There’s a lower-level that is a “secret prohibition-style” lounge used for parties and overflow patrons. It’s a unique feature of Bear Hands and is pretty cool – and came in handy during pandemic spacing requirements.
I joined Rick outside with my flight. I could see The Crossings over his shoulder and he could see where Centerline Brewing will be over mine. All in @#^$ing Putnam!

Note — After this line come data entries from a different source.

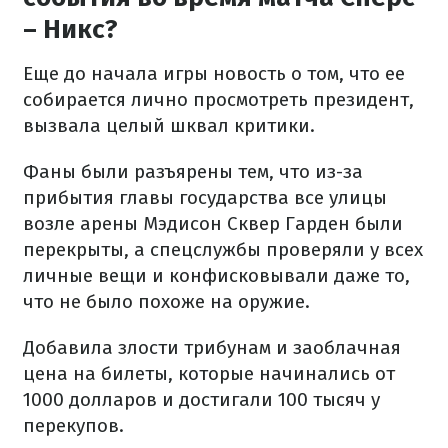
– Никс?
Еще до начала игры новость о том, что ее
собирается лично просмотреть президент,
вызвала целый шквал критики.
Фаны были разъярены тем, что из-за
прибытия главы государства все улицы
возле арены Мэдисон Сквер Гарден были
перекрыты, а спецслужбы проверяли у всех
личные вещи и конфисковывали даже то,
что не было похоже на оружие.
Добавила злости трибунам и заоблачная
цена на билеты, которые начинались от
1000 долларов и достигали 100 тысяч у
перекупов.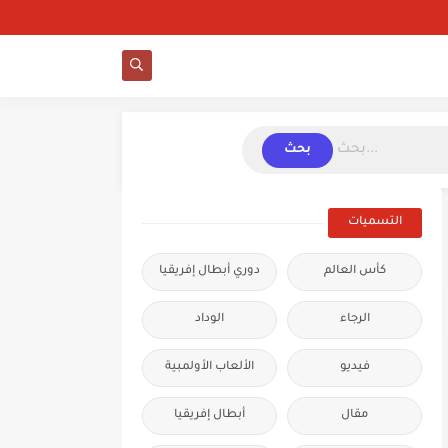
بحث
التسميات
كأس العالم
دوري أبطال إفريقيا
الرجاء
الوداد
فيديو
الألعاب الأولمبية
مقال
أبطال إفريقيا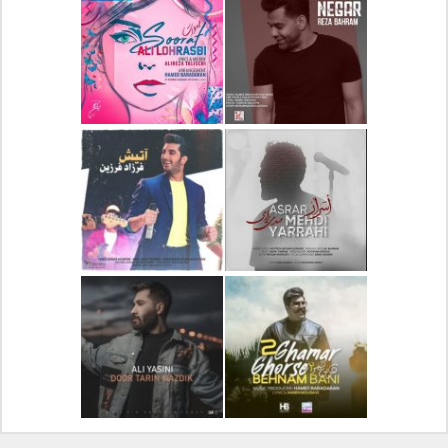
دانلود آلبوم جدید سیروان
دانلود آهنگ جدید علیرضا
خسروی بنام مونولوگ
قربانی بنام خیال خوش
دانلود آهنگ جدید رضا
دانلود آهنگ جدید علی
بهرام بنام نگار
لهراسبی بنام صورت
دانلود آهنگ جدید مهدی
دانلود آهنگ جدید فرزاد
یراحی بنام اسرار
فرزین بنام آتیش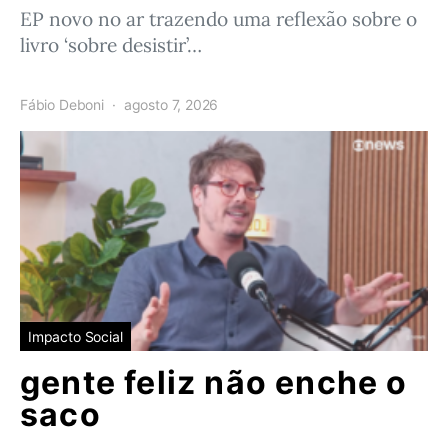
EP novo no ar trazendo uma reflexão sobre o
livro ‘sobre desistir’…
Fábio Deboni
agosto 7, 2026
Impacto Social
gente feliz não enche o
saco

I had their witbier which was a bit too lemony for me, but it was pretty good. The Kellerbier tasted too much of those baby biscuits we all tried when our kids were teething. And whichever stupid “milkshake IPA” I tried was as horrible as they all are – which is to say lots of people probably love it and it sells out quickly. (The server brought me a sample just so I could confirm that dumping lactose into an IPA is the worst beer trend of my life.)
My conversation with Rick was excellent and wasn’t solely about beer! We talked family and kids and travel. Getting old isn’t so bad, I swear. And neither is the beer here. We also discussed the gun sitting next to us with his wife and baby – oops, I meant the guy sitting next to us with the gun on his hip. I guess you can never be too careful in – checks map – freaking Putnam, Connecticut.
I had a lager too; “Weber Cremations,” which was quite good. Classic Vienna lager that was let to sit long enough to clarify properly and I really liked it. It had more body and flavor from the malt than a, say, Czech or American lager. (The name comes from backyard grilling on a Weber and overcooking a burger to be burnt and I don’t really get that either, but whatever.) Then I had the “Jinger’s Brown.” It was fantastic.
I know, I know… a brown ale. It probably sits in the log for 4 months when tapped. I’m not even a brown ale/porter fanboy at all, but I certainly do enjoy a good one. This is a really, really good one. The best of the bunch I had.
Peeking at what Bear Hands is doing in 2021, I see that they’ve got plenty of the beers and beer-like drinks that so many people are gravitating towards. “Kettle-sours” with mountains of fruit and sugar in them. These are certainly not the types of things brewers like Justin Trant at Bear Hands thought he’d be making and selling when he began Bear Hands just three or four years prior.
But I can’t and won’t front on the brewery for making and selling that stuff. They almost have to these days and more power to them.
Bear Hands is a great addition to downtown Putnam. It seems like a genuinely good-natured place and provides locals and visitors another good option in town – a town that I really like. It was great to hang out with Rick for an hour in the autumnal sunshine and it was great the guy with the gun on his hip didn’t have his masculinity threatened while I was there.
I’ll enjoy my right to Bear Hands while he enjoys his right to bear arms I guess. Hooray America.